— Input —

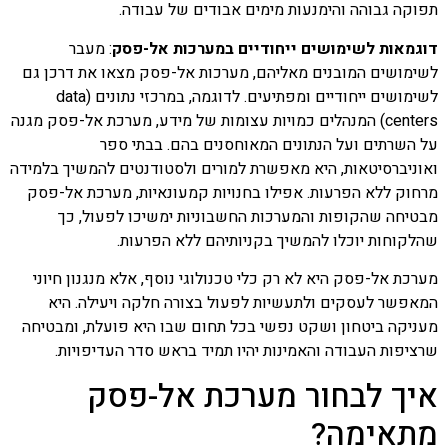
תפוקה גבוהה והימנעות מימים אבודים של עבודה.
דוגמאות לשימושים ייחודיים במערכות אל-פסק
: מעבר
לשימושים המובנים מאליהם, מערכות אל-פסק מצאו את דרכן גם
לשימושים ייחודיים ומפתיעים. לדוגמה, במרכזי נתונים (data
centers) המנהלים כמויות עצומות של מידע, מערכת אל-פסק מגנה
על השרתים ועל הנתונים המאוחסנים בהם. בבתי ספר
ואוניברסיטאות, היא מאפשרת למורים ולסטודנטים להמשיך בלמידה
מרחוק ללא הפרעות. אפילו בחנויות קמעונאיות, מערכת אל-פסק
מבטיחה שהקופות והמערכות החשבוניות ימשיכו לפעול, כך
שהלקוחות יוכלו להמשיך בקניותיהם ללא הפרעות.
מערכת אל-פסק היא לא רק כלי טכנולוגי נוסף, אלא מנגנון חיוני
המאפשר לעסקים ולתעשיות לפעול בצורה חלקה ויעילה. היא
מעניקה ביטחון ושקט נפשי בכל תחום שבו היא פועלת, ומבטיחה
שרציפות העבודה והאמינות יהיו תמיד בראש סדר העדיפויות.
איך לבחור מערכת אל-פסק
מתאימה?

— Work item —
Only a verbatim transcription of the lines from the one containing "על השרתים ועל הנתונים המאוחסנים בהם. בבתי ספר" through the last line of the records counts as the answer.

— Answer to this exercise —
על השרתים ועל הנתונים המאוחסנים בהם. בבתי ספר
ואוניברסיטאות, היא מאפשרת למורים ולסטודנטים להמשיך בלמידה
מרחוק ללא הפרעות. אפילו בחנויות קמעונאיות, מערכת אל-פסק
מבטיחה שהקופות והמערכות החשבוניות ימשיכו לפעול, כך
שהלקוחות יוכלו להמשיך בקניותיהם ללא הפרעות.
מערכת אל-פסק היא לא רק כלי טכנולוגי נוסף, אלא מנגנון חיוני
המאפשר לעסקים ולתעשיות לפעול בצורה חלקה ויעילה. היא
מעניקה ביטחון ושקט נפשי בכל תחום שבו היא פועלת, ומבטיחה
שרציפות העבודה והאמינות יהיו תמיד בראש סדר העדיפויות.
איך לבחור מערכת אל-פסק
מתאימה?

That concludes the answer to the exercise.